André Foisy (chitarra e basso) e Terence Hannum (synth, voce, elettronica), da Chicago, sono i Locrian, creatura artefice di meditazioni sonore al confine tra psycho-doom, black-metal, noise e ambient-drone.
“Drenched Lands” è un disco che assomiglia a molte cose e a niente in particolare. Ed è qui, in questa capacità di sintetizzare un suono dalle diverse ramificazioni (un suono conteso tra luci e ombre, tra la terra e il cielo, tra ruvidezza ed elevazione spirituale), che il duo manifesta tutta la sua abilità. Angosciosa ed estatica, brutalmente celestiale e apocalittica, la loro musica – come la foto di copertina magnificamente suggerisce – è figlia di desolati scenari periferici, di depressioni senza fine, di macerie emozionali che la mente contempla con glaciale distacco, mentre il cuore stantuffa disperato, attimo dopo attimo.
Prima che il rumore di fondo di un amplificatore si lanci nella simulazione di una vertigine cosmica, lo strumming chitarristico dimesso di “Obsolete Elegy In Effluvia And Dross” combatte una mesta battaglia tra caligini vocali. I binari morti, il cielo di ghisa, le fabbriche dismesse, i lampioni che si perdono in lontananza, gli alberi come lagune nere: tutto è già manifesto. Poi, quella vertigine diventa minimalismo galattico scalfito da feedback acuminati, da squarci rabbiosi di wah-wah radioattivo, da gong che esplodono in tutto il loro frastuono metallico (“Ghost Repeater”).
Che siano le urla di un fantasma – lì, oltre la tremula nebbia dell’organo e il gelido brusio del sintetizzatore (“Barren Temple Obscured By Contaminated Fogs”), o sepolte dai guizzi spaziali della chitarra e dai fatali rintocchi delle campane (“Obsolete Elegy In Cast Concrete”) - a renderci partecipi del disastro prossimo venturo? O, forse, è nella stasi immateriale e nella bruma granulosa di “Epicedium” che l’inquietudine si risolve, dopo aver fatto incetta di realtà, in puro dinamismo di pensieri suicidi?

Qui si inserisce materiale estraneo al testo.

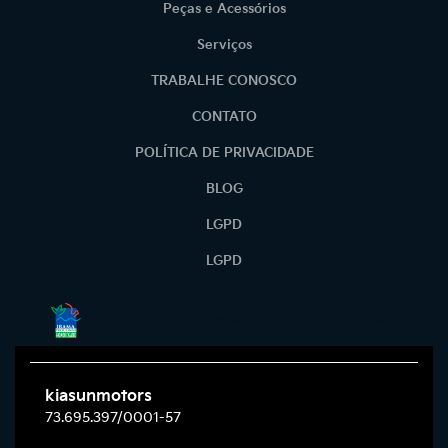
Peças e Acessórios
Serviços
TRABALHE CONOSCO
CONTATO
POLÍTICA DE PRIVACIDADE
BLOG
LGPD
LGPD
No trânsito, enxergar o outro salva vidas.
kiasunmotors
73.695.397/0001-57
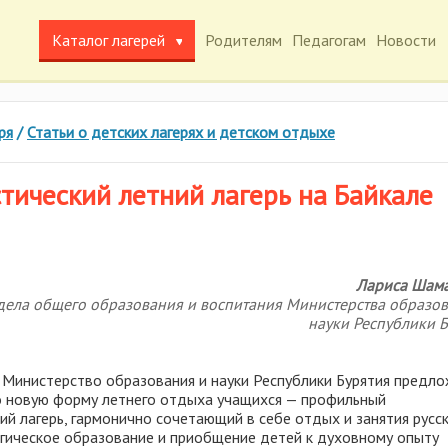
Каталог лагерей
Родителям
Педагогам
Новости
ря
/
Статьи о детских лагерях и детском отдыхе
тический летний лагерь на Байкале
Лариса Шама
дела общего образования и воспитания Министерства образов
науки Республики 
. Министерство образования и науки Республики Бурятия предло
 новую форму летнего отдыха учащихся — профильный
ий лагерь, гармонично сочетающий в себе отдых и занятия русс
огическое образование и приобщение детей к духовному опыту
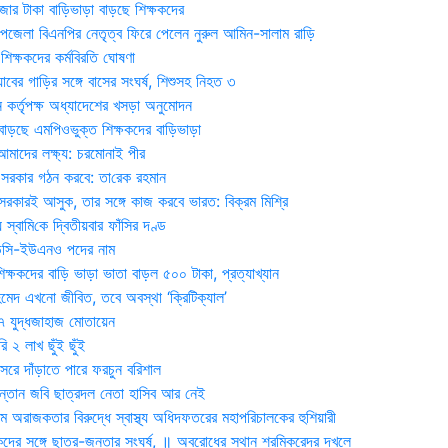
জার টাকা বাড়িভাড়া বাড়ছে শিক্ষকদের
জেলা বিএনপির নেতৃত্ব ফিরে পেলেন নুরুল আমিন-সালাম রাড়ি
িক্ষকদের কর্মবিরতি ঘোষণা
যাবের গাড়ির সঙ্গে বাসের সংঘর্ষ, শিশুসহ নিহত ৩
 কর্তৃপক্ষ অধ্যাদেশের খসড়া অনুমোদন
াড়ছে এমপিওভুক্ত শিক্ষকদের বাড়িভাড়া
দের লক্ষ্য: চরমোনাই পীর
সরকার গঠন করবে: তা‌রেক রহমান
সরকারই আসুক, তার সঙ্গে কাজ করবে ভারত: বিক্রম মিশ্রি
য় স্বা‌মি‌কে দ্বিতীয়বার ফাঁসির দণ্ড
ডিসি-ইউএনও পদের নাম
ক্ষকদের বাড়ি ভাড়া ভাতা বাড়ল ৫০০ টাকা, প্রত্যাখ্যান
দ এখনো জীবিত, তবে অবস্থা ‘ক্রিটিক্যাল’
৭ যুদ্ধজাহাজ মোতায়েন
 ২ লাখ ছুঁই ছুঁই
রে দাঁড়াতে পারে ফরচুন বরিশাল
সন্তান জবি ছাত্রদল নেতা হাসিব আর নেই
 অরাজকতার বিরুদ্ধে স্বাস্থ্য অধিদফতরের মহাপরিচালকের হুশিয়ারী
কদের সঙ্গে ছাত্র-জনতার সংঘর্ষ, ॥ অবরোধের স্থান শ্রমিকরেদর দখলে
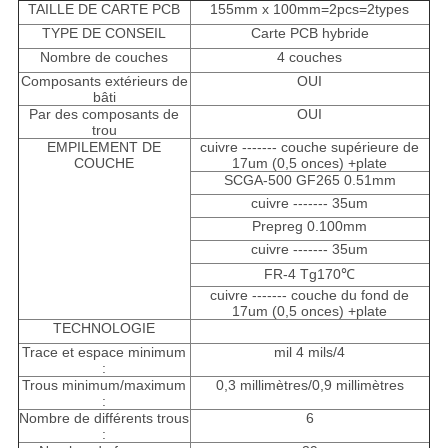
TAILLE DE CARTE PCB
155mm x 100mm=2pcs=2types
TYPE DE CONSEIL
Carte PCB hybride
Nombre de couches
4 couches
Composants extérieurs de
OUI
bâti
Par des composants de
OUI
trou
EMPILEMENT DE
cuivre ------- couche supérieure de
COUCHE
17um (0,5 onces) +plate
SCGA-500 GF265 0.51mm
cuivre ------- 35um
Prepreg 0.100mm
cuivre ------- 35um
FR-4 Tg170℃
cuivre ------- couche du fond de
17um (0,5 onces) +plate
TECHNOLOGIE
Trace et espace minimum
mil 4 mils/4
:
Trous minimum/maximum
0,3 millimètres/0,9 millimètres
:
Nombre de différents trous
6
:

Alla ricerca di una risposta, la musica dei Locrian giunge nelle superbe lande martoriate di “Greyfield Shrines” (uno dei capolavori assoluti di questo 2009): mezz’ora di odissea post-psichedelica, tra stratificazioni convulse, infuocati cunicoli siderali, bufere distorte sull’orlo di una rovinosa detonazione, precipizi supersonici e deliri sovrannaturali.